Ten socjalizm wciąż gdzieś w naszym narodzie siedzi i nie chce popuścić za nic. Poza tym Polacy nie mają pieniędzy, aby wydawać je w restauracjach i nie mają czasu, bo gonią za mamoną, bo nie starcza od 1-go do 1-go. Oficjalnie Polska to wspaniale rozwijająca się gospodarka, ale...?
Gastronomicznie jesteśmy daleko. Imprezujemy od okazji do okazji i to raczej przy tradycyjnie zastawionym stole z reliktami typu zraziki i de volaie. Kucharz może przejść samego siebie w staraniach, aby było wykwitnie, a i tak na koniec usłyszy: „sosik palce lizać!”.
Sosik, dodatek do potrawy, klucz nadający mu charakterystykę, zamknięcie dania, to określenia jakim powinien hołdować zjadacz. Zalewanie jedzenia sosem, poza pewnymi wyjątkami typu pyzy czy kopytka, to zaraza z którą walczę ja i kilku moich przyjaciół kucharzy. Idea sosu jest bardzo prosta: ma on poprawiać smak, dodawać jedzeniu zapachu.
Zazwyczaj jest to forma płynna lub pół płynna, ale zawsze dodatek drugorzędny, ot, taki bohater drugiego planu.
Sos często używany był przez naszych przodków do maskowania wątpliwej świeżości produktów na talerzu. Dopiero z czasem stał się sztuką samą w sobie.
Historia i rozwój sosów to potężne zagadnienie wymagające dłuższej lektury. Dzisiaj skupić się chcę na podstawach.
Zgodnie z kanonem francuskim mamy pięć podstawowych baz które tworzą tzw. Grandes Sauces. Dwa pierwsze zaliczamy do najstarszych i stanowią bazę do wielu innych. Są nimi Bechamel i opisywany niedawno Mayonnaise. Trzy pozostałe to Velute, Brune, Blonde. Te pięć podstaw stanowią podstawę wielu tradycyjnych sosów. Warto jednak dodać, że współczesne granice w kuchni zostały przesunięte znacznie dalej. Osobiście uważam, że kanon istnieje w każdym zawodzie i tym dla mnie zawsze były te podstawowe 5, potem to już jest zabawa, twórczość, wyobraźnia.

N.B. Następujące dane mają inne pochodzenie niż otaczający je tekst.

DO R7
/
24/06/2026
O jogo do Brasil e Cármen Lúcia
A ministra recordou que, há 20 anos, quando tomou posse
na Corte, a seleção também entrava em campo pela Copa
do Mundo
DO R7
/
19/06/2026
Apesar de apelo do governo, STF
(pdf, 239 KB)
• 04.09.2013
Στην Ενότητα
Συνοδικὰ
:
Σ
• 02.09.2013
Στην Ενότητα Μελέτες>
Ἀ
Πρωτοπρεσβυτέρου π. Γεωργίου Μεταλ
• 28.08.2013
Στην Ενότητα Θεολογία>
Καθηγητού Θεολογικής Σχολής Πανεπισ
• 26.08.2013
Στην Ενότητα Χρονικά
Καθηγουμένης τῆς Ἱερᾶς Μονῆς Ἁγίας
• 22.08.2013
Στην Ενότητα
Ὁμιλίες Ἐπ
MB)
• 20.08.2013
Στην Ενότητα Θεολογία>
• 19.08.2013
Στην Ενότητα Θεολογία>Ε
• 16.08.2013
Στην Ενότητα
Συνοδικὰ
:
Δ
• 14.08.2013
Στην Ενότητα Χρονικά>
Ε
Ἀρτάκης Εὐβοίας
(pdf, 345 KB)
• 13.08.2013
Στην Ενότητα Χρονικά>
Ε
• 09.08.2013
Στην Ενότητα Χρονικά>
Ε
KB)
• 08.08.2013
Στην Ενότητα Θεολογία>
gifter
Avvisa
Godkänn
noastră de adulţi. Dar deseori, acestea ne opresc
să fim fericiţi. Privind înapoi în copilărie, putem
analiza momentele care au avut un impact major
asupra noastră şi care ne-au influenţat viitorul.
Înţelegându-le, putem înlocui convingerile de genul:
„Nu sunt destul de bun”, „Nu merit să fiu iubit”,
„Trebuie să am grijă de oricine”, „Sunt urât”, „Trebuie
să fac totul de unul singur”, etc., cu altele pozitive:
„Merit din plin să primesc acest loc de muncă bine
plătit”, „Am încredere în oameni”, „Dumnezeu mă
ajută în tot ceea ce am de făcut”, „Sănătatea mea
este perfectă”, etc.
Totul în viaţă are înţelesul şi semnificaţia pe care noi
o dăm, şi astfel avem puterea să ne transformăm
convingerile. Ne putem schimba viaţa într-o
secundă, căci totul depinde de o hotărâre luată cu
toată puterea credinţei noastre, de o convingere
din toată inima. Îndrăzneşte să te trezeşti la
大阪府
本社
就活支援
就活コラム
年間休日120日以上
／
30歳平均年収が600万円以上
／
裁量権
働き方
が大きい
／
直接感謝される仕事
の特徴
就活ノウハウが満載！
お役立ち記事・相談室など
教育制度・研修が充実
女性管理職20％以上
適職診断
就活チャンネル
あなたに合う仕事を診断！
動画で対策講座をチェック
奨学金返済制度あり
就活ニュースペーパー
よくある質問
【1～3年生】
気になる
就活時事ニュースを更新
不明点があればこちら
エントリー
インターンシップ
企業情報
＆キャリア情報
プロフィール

Kuchnia klasyczna podzieliła się na dwa obozy, jeden wg Słynnego Carema drugi wg. nie mniej słynnego Escoffiera. To taki stary i nowy testament kuchni klasycznej. Tak jak poznanie biblii daje wiedzę teologiczną, tak poznanie dokonań tych dwóch panów daje wiedzę gastronomiczną.

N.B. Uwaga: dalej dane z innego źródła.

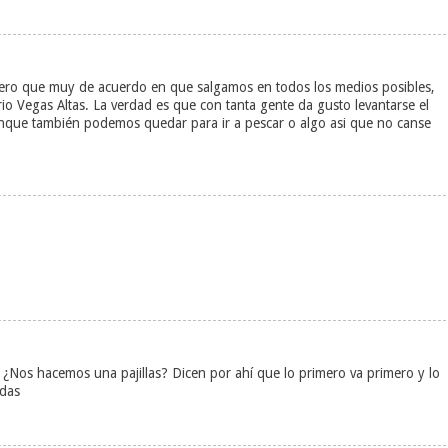
 pero que muy de acuerdo en que salgamos en todos los medios posibles,
o Vegas Altas. La verdad es que con tanta gente da gusto levantarse el
nque también podemos quedar para ir a pescar o algo asi que no canse
e! ¿Nos hacemos una pajillas? Dicen por ahí que lo primero va primero y lo
adas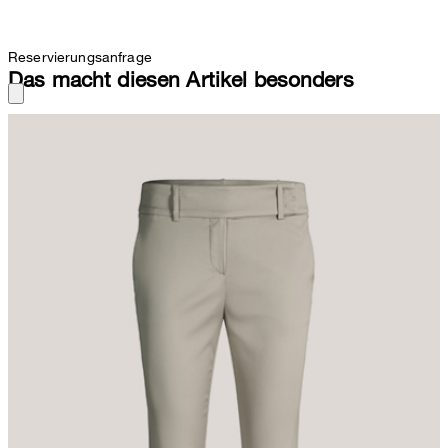
Reservierungsanfrage
Das macht diesen Artikel besonders
Cotton Popeline-Stretch verleiht der Anzughose ein komfortables
Upgrade – stilvoll ergänzt durch Saumabschlüsse mit fixiertem
Umschlag. Ob als Business-Style in Kombination mit dem
dazugehörigen Blazer oder elegant mit Seidenbluse, Slingbacks
und einer Clutch, das Item überzeugt als stilvolles Match.
Klassische Details wie Gürtelschlaufen am Bund und seitliche
Eingrifftaschen runden den femininen Look ab.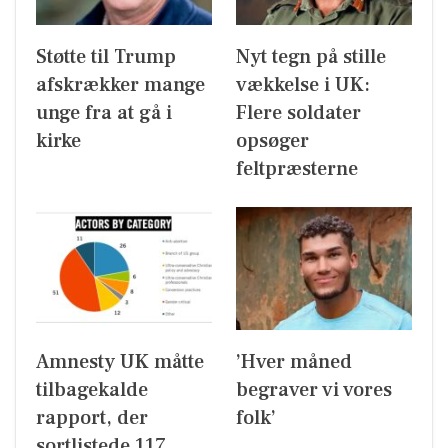
Støtte til Trump
Nyt tegn på stille
afskrækker mange
vækkelse i UK:
unge fra at gå i
Flere soldater
kirke
opsøger
feltpræsterne
Amnesty UK måtte
’Hver måned
tilbagekalde
begraver vi vores
rapport, der
folk’
sortlistede 117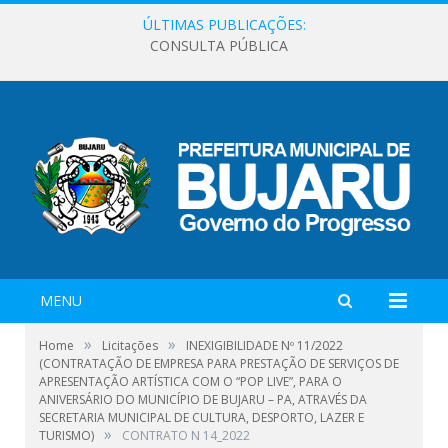
ÚLTIMAS PUBLICAÇÕES:
CONSULTA PÚBLICA
MENU
»
»
Home
Licitações
INEXIGIBILIDADE Nº 11/2022
(CONTRATAÇÃO DE EMPRESA PARA PRESTAÇÃO DE SERVIÇOS DE
APRESENTAÇÃO ARTÍSTICA COM O “POP LIVE”, PARA O
ANIVERSÁRIO DO MUNICÍPIO DE BUJARU – PA, ATRAVÉS DA
SECRETARIA MUNICIPAL DE CULTURA, DESPORTO, LAZER E
»
TURISMO)
CONTRATO N 14_2022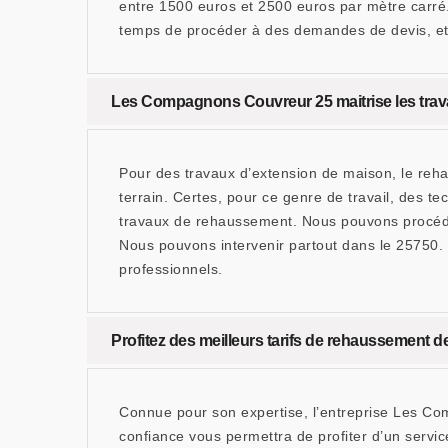
entre 1500 euros et 2500 euros par mètre carré. 
temps de procéder à des demandes de devis, et 
Les Compagnons Couvreur 25 maitrise les trav
Pour des travaux d’extension de maison, le reh
terrain. Certes, pour ce genre de travail, des
travaux de rehaussement. Nous pouvons procéder
Nous pouvons intervenir partout dans le 25750.
professionnels.
Profitez des meilleurs tarifs de rehaussement 
Connue pour son expertise, l’entreprise Les Co
confiance vous permettra de profiter d’un servic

Dzisiaj krótko o sosie beszamelowym. Wszyscy doskonale go znają, bo używany jest do lazanii. Jego zastosowanie jest jednak dużo bardziej zaawansowane i szlachetne.
Są cztery teorie powstania sosu beszamelowego.

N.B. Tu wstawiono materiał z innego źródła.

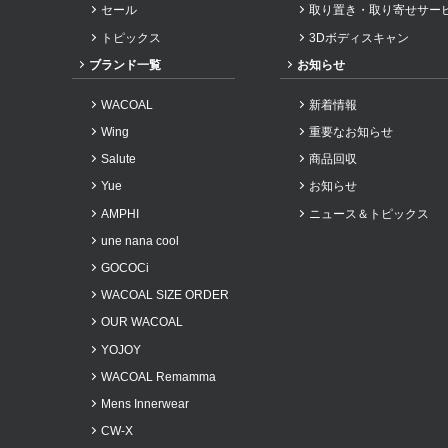
セール
取り置き・取り寄せサー
2023年10月
トピックス
3Dボディスキャン
2023年9月
ブランド一覧
お知らせ
2023年8月
WACOAL
新着情報
2023年7月
Wing
重要なお知らせ
2023年6月
Salute
商品回収
2023年5月
Yue
お知らせ
2023年4月
AMPHI
ニュース＆トピックス
2023年3月
une nana cool
2023年2月
GOCOCi
2022年11月
WACOAL SIZE ORDER
2022年10月
OUR WACOAL
YOJOY
2022年9月
WACOAL Remamma
2022年8月
Mens Innerwear
2022年7月
CW-X
2022年5月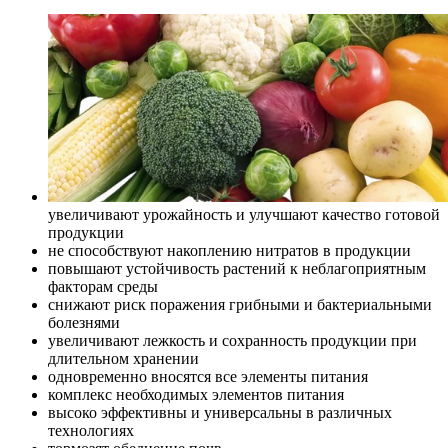
увеличивают урожайность и улучшают качество готовой
продукции
не способствуют накоплению нитратов в продукции
повышают устойчивость растений к неблагоприятным
факторам среды
снижают риск поражения грибными и бактериальными
болезнями
увеличивают лежкость и сохранность продукции при
длительном хранении
одновременно вносятся все элементы питания
комплекс необходимых элементов питания
высоко эффективны и универсальны в различных
технологиях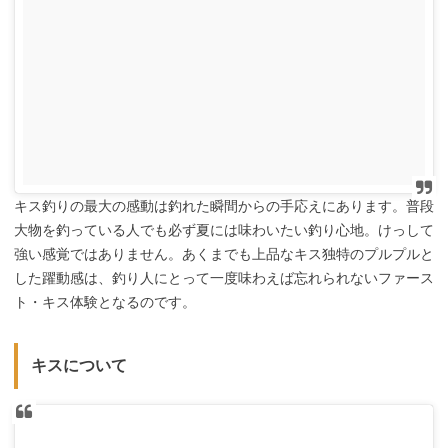
キス釣りの最大の感動は釣れた瞬間からの手応えにあります。普段
大物を釣っている人でも必ず夏には味わいたい釣り心地。けっして
強い感覚ではありません。あくまでも上品なキス独特のプルプルと
した躍動感は、釣り人にとって一度味わえば忘れられないファース
ト・キス体験となるのです。
キスについて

Pierwsza mówi, że wszedł on na salony dzięki Katarzynie Medycejskiej, która wraz z zamążpójściem za księcia Orleanu, późniejszego króla Francjii Henyka II dostarczyła na dwór francuski włoskich kucharzy, a oni przywieźli do śmierdzącego Paryża sosik ze słonecznej Italii.
Druga wersja należy do Księcia Filipa De Mornay (1549-1623), który dzięki swej pasji do gotowania jest twórcą takich klasyków jak sos Mornay, sos Chasseur, sos Lyonnaise.
Według tej teorii sos beszamelowy jest prostą wariacją sosu Mornay.
Trzecia teoria przywołuje Markiza Ludwika de Bechamel (1603-1703) finansisty na dworze Króla Ludwika X IV. Piastował on tam honorową funkcję Majordomusa. Pierwotnie sos wynaleziono jako nowy dodatek do dań z suszonego dorsza. I choć nie ma żadnych dowodów na taki przebieg narodzin beszamelowego sosu, to ta historia wydaje się być najbardziej wiarygodna.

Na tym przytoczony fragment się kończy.